Exercise objective:
Reply only with how many lines below contain "Management".

Recorded data

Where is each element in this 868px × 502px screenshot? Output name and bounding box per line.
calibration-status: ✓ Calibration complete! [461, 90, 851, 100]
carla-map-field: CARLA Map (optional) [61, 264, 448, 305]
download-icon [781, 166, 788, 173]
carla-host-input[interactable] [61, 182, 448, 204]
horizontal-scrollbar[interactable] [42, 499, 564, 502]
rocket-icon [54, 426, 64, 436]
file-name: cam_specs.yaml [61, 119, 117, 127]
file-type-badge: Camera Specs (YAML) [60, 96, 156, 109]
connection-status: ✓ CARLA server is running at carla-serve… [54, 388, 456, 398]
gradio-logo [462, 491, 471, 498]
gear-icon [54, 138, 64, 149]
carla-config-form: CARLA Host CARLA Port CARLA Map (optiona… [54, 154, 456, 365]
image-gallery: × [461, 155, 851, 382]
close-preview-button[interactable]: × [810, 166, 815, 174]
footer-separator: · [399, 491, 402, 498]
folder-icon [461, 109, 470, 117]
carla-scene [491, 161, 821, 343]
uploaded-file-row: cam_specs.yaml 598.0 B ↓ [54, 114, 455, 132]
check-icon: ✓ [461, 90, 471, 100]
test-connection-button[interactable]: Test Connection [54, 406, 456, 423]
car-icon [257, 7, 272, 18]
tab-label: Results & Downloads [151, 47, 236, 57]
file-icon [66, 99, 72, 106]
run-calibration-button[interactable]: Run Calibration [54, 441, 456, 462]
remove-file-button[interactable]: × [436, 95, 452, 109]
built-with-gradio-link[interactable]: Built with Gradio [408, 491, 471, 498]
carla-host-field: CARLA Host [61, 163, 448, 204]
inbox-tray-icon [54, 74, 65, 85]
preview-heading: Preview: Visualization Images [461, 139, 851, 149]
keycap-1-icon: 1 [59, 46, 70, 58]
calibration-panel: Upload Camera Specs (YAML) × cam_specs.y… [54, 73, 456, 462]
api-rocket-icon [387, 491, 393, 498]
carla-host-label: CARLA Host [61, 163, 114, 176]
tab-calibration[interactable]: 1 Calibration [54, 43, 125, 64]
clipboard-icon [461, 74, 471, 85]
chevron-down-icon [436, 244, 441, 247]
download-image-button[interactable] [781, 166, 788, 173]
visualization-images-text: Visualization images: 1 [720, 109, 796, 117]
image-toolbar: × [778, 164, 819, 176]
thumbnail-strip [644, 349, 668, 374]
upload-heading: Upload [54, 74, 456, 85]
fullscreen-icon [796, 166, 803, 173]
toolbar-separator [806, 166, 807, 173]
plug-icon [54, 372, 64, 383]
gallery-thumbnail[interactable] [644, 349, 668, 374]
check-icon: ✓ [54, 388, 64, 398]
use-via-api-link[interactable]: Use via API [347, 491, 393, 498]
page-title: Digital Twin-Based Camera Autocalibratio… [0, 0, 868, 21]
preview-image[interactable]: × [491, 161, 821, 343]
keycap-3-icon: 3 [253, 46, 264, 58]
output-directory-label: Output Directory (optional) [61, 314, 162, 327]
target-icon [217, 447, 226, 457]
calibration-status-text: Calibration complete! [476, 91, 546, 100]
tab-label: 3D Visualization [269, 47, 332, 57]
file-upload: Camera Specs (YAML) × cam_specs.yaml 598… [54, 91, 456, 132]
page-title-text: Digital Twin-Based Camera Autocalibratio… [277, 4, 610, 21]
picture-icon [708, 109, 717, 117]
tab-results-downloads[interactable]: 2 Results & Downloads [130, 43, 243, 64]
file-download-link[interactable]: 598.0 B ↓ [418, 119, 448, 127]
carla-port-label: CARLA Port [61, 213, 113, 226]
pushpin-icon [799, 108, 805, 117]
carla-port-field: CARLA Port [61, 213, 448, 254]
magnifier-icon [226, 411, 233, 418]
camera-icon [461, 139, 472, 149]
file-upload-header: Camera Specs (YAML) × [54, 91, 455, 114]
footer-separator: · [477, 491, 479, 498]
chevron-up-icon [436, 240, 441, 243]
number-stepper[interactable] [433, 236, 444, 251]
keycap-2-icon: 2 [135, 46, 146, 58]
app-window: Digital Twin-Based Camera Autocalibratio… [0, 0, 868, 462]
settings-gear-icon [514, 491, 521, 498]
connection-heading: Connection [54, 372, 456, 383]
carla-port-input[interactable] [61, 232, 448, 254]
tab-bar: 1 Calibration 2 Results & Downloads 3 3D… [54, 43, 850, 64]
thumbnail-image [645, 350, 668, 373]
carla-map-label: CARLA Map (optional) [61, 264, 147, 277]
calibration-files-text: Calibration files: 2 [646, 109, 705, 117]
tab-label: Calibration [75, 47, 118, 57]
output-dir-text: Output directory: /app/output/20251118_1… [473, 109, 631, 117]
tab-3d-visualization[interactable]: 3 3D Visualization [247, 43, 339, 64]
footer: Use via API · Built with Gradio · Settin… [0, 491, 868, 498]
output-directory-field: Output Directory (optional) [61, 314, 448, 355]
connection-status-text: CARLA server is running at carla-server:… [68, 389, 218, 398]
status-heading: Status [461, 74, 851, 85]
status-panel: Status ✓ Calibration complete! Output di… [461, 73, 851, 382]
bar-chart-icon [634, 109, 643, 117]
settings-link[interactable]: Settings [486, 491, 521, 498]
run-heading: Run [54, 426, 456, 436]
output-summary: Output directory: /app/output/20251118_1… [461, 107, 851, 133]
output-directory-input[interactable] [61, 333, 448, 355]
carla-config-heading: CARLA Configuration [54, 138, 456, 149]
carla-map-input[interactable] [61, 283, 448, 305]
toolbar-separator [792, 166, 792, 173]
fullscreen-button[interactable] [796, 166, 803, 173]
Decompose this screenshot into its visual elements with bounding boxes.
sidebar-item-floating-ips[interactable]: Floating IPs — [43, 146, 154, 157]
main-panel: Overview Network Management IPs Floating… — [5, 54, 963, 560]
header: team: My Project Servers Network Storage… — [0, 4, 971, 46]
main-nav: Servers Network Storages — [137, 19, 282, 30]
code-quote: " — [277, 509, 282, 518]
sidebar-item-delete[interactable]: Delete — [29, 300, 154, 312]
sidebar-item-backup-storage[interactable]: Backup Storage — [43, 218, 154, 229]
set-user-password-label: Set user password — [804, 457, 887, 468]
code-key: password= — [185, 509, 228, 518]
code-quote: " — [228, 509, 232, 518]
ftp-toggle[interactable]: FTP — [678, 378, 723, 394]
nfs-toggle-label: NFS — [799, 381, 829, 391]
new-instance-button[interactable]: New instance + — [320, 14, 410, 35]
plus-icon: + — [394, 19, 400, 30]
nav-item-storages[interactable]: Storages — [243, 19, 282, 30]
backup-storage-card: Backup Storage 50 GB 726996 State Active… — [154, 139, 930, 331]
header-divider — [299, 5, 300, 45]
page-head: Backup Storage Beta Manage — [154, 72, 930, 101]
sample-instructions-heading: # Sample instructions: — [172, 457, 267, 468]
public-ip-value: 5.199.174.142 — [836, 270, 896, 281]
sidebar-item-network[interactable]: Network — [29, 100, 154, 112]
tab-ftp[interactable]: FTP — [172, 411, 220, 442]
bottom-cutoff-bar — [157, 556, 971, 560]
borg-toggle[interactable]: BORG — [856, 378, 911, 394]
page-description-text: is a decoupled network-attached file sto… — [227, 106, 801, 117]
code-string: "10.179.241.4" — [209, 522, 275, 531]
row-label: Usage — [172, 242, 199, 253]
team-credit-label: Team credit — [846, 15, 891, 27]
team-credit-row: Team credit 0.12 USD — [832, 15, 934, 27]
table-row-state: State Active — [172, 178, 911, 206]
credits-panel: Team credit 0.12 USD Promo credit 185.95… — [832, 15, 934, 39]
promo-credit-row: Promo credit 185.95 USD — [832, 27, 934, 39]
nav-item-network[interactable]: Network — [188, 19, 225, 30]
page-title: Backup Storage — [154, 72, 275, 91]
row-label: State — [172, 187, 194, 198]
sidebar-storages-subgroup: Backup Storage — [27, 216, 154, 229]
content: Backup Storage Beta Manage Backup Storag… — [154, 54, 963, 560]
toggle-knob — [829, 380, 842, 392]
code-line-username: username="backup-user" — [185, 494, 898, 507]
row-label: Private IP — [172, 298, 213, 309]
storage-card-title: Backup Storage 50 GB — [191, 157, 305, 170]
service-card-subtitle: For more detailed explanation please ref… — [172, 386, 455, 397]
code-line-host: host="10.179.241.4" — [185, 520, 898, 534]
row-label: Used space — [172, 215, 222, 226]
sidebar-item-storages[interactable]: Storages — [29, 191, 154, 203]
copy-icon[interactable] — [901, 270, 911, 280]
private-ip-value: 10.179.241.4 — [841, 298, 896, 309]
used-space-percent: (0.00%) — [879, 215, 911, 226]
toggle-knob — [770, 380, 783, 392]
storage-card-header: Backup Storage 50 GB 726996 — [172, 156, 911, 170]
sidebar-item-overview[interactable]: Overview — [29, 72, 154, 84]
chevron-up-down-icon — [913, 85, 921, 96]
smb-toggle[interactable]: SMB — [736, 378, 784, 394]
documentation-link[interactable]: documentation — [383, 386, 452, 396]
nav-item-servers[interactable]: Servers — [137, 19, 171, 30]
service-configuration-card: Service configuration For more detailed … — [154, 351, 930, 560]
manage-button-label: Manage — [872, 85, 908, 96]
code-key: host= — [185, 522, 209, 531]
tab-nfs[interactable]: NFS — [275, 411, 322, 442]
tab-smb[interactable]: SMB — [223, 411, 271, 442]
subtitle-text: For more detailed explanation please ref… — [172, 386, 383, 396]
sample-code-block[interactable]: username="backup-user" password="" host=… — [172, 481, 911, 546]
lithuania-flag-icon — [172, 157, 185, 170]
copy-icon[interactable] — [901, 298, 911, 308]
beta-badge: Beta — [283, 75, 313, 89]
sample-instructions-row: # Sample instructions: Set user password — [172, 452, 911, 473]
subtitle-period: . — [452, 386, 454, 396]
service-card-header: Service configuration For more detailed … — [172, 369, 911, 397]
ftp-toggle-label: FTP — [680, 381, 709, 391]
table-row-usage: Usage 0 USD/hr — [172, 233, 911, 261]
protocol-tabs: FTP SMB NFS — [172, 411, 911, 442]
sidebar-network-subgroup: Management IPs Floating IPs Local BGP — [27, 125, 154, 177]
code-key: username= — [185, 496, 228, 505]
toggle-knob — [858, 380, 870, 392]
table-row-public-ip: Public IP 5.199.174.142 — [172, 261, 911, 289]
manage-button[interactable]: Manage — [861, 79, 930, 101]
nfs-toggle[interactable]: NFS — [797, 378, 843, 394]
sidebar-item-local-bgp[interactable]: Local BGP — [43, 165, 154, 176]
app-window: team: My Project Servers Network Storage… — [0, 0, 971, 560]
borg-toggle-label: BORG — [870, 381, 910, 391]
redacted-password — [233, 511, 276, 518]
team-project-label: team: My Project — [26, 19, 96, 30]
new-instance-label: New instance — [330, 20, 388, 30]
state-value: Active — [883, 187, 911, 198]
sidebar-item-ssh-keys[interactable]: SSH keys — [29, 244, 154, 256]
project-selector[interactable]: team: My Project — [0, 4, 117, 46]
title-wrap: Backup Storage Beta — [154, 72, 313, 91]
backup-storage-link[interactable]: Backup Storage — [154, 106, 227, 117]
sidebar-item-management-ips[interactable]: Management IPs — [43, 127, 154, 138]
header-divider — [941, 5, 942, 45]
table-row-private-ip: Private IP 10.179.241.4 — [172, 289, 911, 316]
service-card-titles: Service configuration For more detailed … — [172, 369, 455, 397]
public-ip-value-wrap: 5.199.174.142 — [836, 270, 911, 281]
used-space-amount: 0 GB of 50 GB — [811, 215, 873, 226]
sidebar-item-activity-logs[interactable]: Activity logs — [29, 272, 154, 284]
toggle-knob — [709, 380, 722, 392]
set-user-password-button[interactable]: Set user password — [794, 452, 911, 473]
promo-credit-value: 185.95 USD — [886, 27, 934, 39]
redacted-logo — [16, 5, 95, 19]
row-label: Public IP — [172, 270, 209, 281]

Response to the exercise:
3